1.2.4. Data Quality Measures

Data quality is one of the key aspects in proper data usage. Following [1], one of the major achievements for spatial research data is the raising awareness of data quality and its importance, considered by an increasing number of research projects that evaluate the fitness for use and external quality. Although [1] identified significant problems in evaluating the fitness for use by using available metadata, ref. [36] underpins these findings by interviewing spatial data users. They underline the necessity of data quality measures in metadata—although typically not applied in practice—and emphasize the importance of using standards and schemas, such as ISO 19xxx series or Dublin Core [37].
Appropriate data quality measures facilitate the content-based evaluation of the fitness for use. ISO 19157:2013 [10] provides a structured implementation of data quality measures for spatial data, often implemented in related XML-based schemas. However, data quality can also be described as linked data, e.g., by using the data quality vocabulary (DQV [38]). The advantage of the DQV is its extendible and open characteristics being flexible enough for several use cases. However, it is common data that quality vocabulary and spatial aspects such as positional accuracy or topological consistency must be added and described as the DQV profile.

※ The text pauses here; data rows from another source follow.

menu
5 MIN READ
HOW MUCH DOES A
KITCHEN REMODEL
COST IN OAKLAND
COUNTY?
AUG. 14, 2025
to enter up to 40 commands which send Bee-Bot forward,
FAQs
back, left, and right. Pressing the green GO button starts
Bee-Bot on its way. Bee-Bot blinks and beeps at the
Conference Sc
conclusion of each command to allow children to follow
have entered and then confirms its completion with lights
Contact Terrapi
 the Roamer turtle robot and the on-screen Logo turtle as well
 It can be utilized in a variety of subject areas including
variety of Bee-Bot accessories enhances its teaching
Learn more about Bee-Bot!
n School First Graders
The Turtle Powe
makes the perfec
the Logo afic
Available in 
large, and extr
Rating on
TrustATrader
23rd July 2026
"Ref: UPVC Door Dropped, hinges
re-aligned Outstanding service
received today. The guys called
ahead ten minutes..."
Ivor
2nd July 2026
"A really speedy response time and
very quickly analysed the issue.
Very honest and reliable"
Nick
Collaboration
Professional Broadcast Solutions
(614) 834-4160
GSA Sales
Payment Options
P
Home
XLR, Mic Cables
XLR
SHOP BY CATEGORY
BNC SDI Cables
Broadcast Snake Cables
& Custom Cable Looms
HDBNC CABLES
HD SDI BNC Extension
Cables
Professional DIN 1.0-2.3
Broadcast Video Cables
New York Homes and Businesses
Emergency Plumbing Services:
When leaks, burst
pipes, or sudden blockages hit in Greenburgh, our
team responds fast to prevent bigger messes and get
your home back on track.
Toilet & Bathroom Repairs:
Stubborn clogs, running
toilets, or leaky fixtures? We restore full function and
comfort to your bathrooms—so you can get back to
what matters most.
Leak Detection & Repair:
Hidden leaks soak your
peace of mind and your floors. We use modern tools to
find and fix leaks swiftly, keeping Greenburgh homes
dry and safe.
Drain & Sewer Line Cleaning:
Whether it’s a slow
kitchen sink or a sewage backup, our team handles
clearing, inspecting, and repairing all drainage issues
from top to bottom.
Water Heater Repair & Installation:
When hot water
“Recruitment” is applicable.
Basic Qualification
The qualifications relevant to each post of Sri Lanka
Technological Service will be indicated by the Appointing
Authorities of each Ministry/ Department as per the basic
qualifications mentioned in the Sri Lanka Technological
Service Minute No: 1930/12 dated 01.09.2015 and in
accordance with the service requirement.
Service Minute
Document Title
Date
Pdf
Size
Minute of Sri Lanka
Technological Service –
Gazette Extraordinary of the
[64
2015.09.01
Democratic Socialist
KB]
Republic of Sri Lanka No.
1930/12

2. Methods—ESS Quality Assurance Concept

We propose an ESS-specific QA workflow concept for spatial research data integrating openness and FAIR indication, data maturity modelling, and spatial data quality measures. Our developed workflow consists of indicators, measures, activities, and responsible roles, which are whenever possible linked to or at least compatible with the phases of the data life cycle.
We assign five data levels to the data life cycle phases collection to archiving (Table 2). The reuse phase is skipped here, as it typically marks the start of the collection phase of a further, e.g., follow-up project. Each level is described as a set of separate level conditions for openness, data maturity, and data quality (Table 2). To assign the according level to a dataset, the dataset has to fulfil conditions for all three aspects. Moreover, to facilitate a quick interpretation, we encoded the level conditions with the aspect’s abbreviation (“Open”, “DM”, and “DQ” for openness, data maturity, and data quality), the sounding separator “4”, and the name of the phase, e.g., “DM4processing”. We predefine ranges for each level condition, facilitating data providers, data curators, or data publishers to adapt them to their use-case-specific needs (e.g., Open4archiving defines that a dataset is minimum 4-star open data). When a research group starts a data-oriented project, they typically establish internal rules, e.g., institutional or disciplinary, and recommendations on data usage. The researchers should therefore implement these rules by adapting/specifying our generic level conditions to their needs.
The QA workflow is developed to provide several QA steps for each phase of the data life cycle (according to levels in Table 2). Every step consists of a number of activities and decisions, which can be assigned to one of the three used roles. The following flow chart (Figure 4) outlines the QA workflow schema following the data life cycle from top to bottom with the roles: data provider (green), data curator (cyan), and data publisher (purple). The colour of the activities (rectangles) and decisions (rhombuses) show the assigned roles. The schema includes a predefined quality control process that is described in detail in Figure 5.
The following sections describe the level conditions for the general QA facets openness and FAIRness (Section 2.1.1 and Section 2.1.2). Discipline-specific QA facets for data maturity and data quality are covered in detail in Section 2.1.1 and Section 2.1.2. Moreover, Section 3 provides an exemplary assessment of all QA facets for the chosen ESS dataset example (see Section 1.1).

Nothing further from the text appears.